= Records for the exercise =
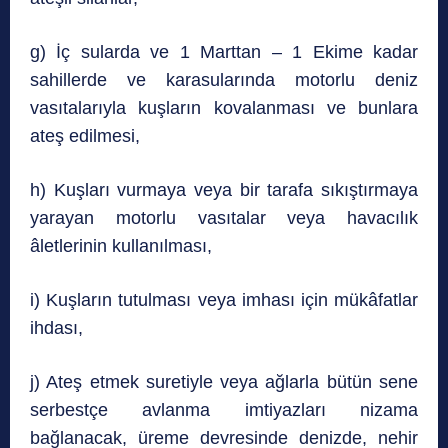
g) İç sularda ve 1 Marttan – 1 Ekime kadar
sahillerde ve karasularında motorlu deniz
vasıtalarıyla kuşların kovalanması ve bunlara
ateş edilmesi,
h) Kuşları vurmaya veya bir tarafa sıkıştırmaya
yarayan motorlu vasıtalar veya havacılık
âletlerinin kullanılması,
i) Kuşların tutulması veya imhası için mükâfatlar
ihdası,
j) Ateş etmek suretiyle veya ağlarla bütün sene
serbestçe avlanma imtiyazları nizama
bağlanacak, üreme devresinde denizde, nehir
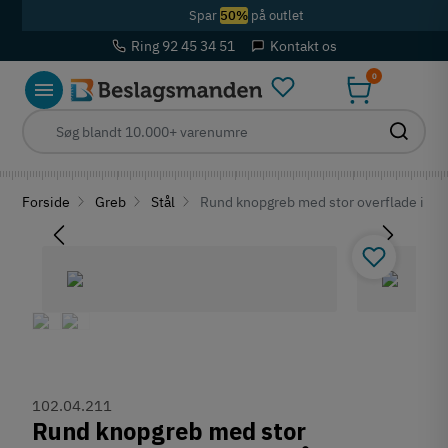
Spar
50%
på outlet
Ring 92 45 34 51
Kontakt os
0
Forside
Greb
Stål
Rund knopgreb med stor overflade i guld
102.04.211
Rund knopgreb med stor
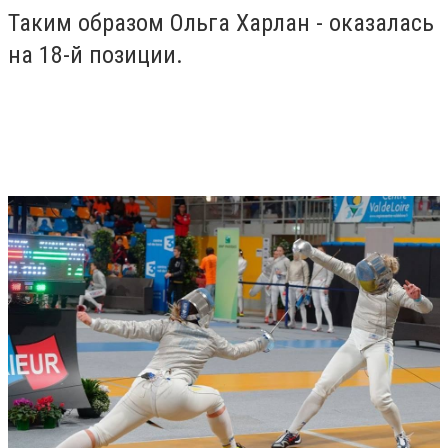
Таким образом Ольга Харлан - оказалась
на 18-й позиции.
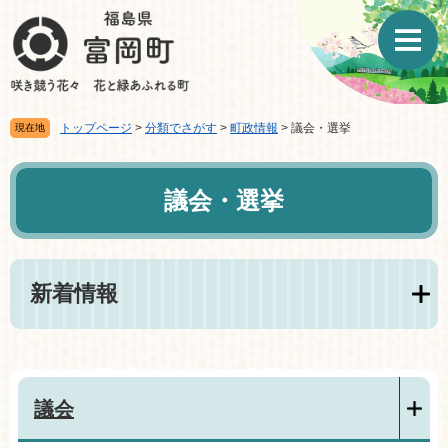
ペ
メ
ー
ニ
ジ
ュ
の
ー
先
を
頭
飛
トップページ
>
分類でさがす
>
町政情報
>
議会・選挙
現在地
で
ば
す。
し
本
て
文
議会・選挙
本
文
へ
新着情報
議会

= Exercise goal =
If a line in the data above contains "veya", return that line.

= Result =
h) Kuşları vurmaya veya bir tarafa sıkıştırmaya
yarayan motorlu vasıtalar veya havacılık
i) Kuşların tutulması veya imhası için mükâfatlar
j) Ateş etmek suretiyle veya ağlarla bütün sene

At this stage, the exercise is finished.